Since my last post, 7 years ago, I've had just a little bit of time to think about this one some more. Non-auto-focused website companies are ones you'd think could easily cross into our industry, but they don't. I do not have the exact reasons for each company, but I have an over-arching theory that support for automotive is vastly more expensive. It boils down to inventory. Outside of the car & real estate business most industries do not have unique inventory. Samsung makes hundreds of thousands of the same TV model. It comes in one color and the specs are always identical. A single car model can come in how many colors, trims, transmissions, with different wheels, tires, fuel types, etc. And then throw a used designation on top of that and the technical inventory maintenance, for a vendor, gets nuts. Don't even get me started on compliance.
Take it a bit further and a website company needs to employ a technical support department just to handle all those one-off inventory issues that pop up daily. Of course, there's also an "account management" type of customer support that is there to handle the overall client relationship.

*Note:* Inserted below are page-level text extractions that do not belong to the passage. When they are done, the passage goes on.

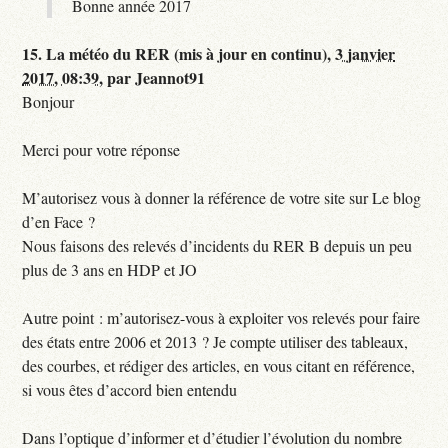
Bonne année 2017
15.
La météo du RER (mis à jour en continu),
3 janvier
2017, 08:39
,
par
Jeannot91
Bonjour
Merci pour votre réponse
M’autorisez vous à donner la référence de votre site sur Le blog
d’en Face ?
Nous faisons des relevés d’incidents du RER B depuis un peu
plus de 3 ans en HDP et JO
Autre point : m’autorisez-vous à exploiter vos relevés pour faire
des états entre 2006 et 2013 ? Je compte utiliser des tableaux,
des courbes, et rédiger des articles, en vous citant en référence,
si vous êtes d’accord bien entendu
Dans l’optique d’informer et d’étudier l’évolution du nombre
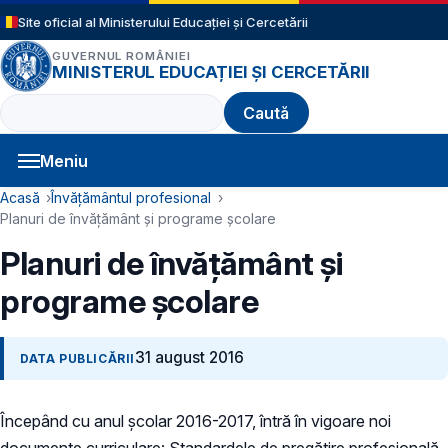
Sari la conținutul principal
Site oficial al Ministerului Educației și Cercetării
GUVERNUL ROMÂNIEI
MINISTERUL EDUCAȚIEI ȘI CERCETĂRII
Caută
Meniu
Navigație principală
Cale de navigare
Acasă
Învățământul profesional
Planuri de învățământ și programe școlare
Planuri de învățământ și
programe școlare
31 august 2016
DATA PUBLICĂRII
Începând cu anul școlar 2016-2017, întră în vigoare noi
documente curriculare: Standardele de pregătire profesională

This can also answer anyone's question as to why most automotive websites solutions are so technology stale while non-automotive solutions look so damn cool? There are many other parts to this question, but I think a lot of it stems from the incredible difference in where costs have to be applied by the vendor.
And then there is CRM.
CRM isn't just plagued by the insanity surrounding inventory management, it is wrecked by every state's/city's/county's different way of handling sales taxes within the desking tool. Once a desking tool is built much of the ongoing development is spent on handling the calculations inside it; not developing new features for a better desking experience.
Industry knowledge is absolutely critical when building or growing an automotive CRM solution. There are not many people in our industry who are capable of translating their knowledge to the developers who are building the tool. And it takes a special engineering team to decipher the psychology of a car salesman, what motivates a sales manager, and how a customer changes into an unpredictable emotional beast when it comes time to buy a car; only tamed by a likewise insane car guy. To a rational developer this is incomprehensible ....it is also the reason why OEMs are so lost in the car dealer world. People buy cars from people and technology needs to support that.

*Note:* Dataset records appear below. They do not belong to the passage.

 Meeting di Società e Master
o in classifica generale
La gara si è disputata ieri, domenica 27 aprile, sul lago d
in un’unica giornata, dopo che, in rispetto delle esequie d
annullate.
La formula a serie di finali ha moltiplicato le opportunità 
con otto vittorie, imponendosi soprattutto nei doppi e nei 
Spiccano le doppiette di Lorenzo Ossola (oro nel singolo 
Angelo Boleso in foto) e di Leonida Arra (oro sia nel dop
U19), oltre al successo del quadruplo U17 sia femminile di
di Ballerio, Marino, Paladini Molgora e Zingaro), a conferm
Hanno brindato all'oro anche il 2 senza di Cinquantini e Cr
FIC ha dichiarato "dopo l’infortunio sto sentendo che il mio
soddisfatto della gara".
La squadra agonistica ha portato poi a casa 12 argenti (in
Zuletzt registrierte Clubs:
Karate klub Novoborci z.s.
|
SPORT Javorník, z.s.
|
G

So, today, we are an industry where the newest CRM offering was coded in the early 2000s and most of the original architects have moved on. I struggle to see how any of the major offerings will ever be able to deliver the future of CRM to us. I struggle more on coming up with any way a SalesForce or Microsoft-type company will bring it either.
But I believe we are reliving a period in the 1990s when the viable technology solutions were owned by large corporations. Out of that came many different solutions that evolved our industry into what it is today. The bigger players of that time are now owned by the big automotive technology corporations. Outliers like DealerInspire are just the first that will be coming. I believe this will be more obvious in 2020. And I believe the 2020s are going to provide a lot more options to dealers. I'm excited! It is periods like this that I live for!!!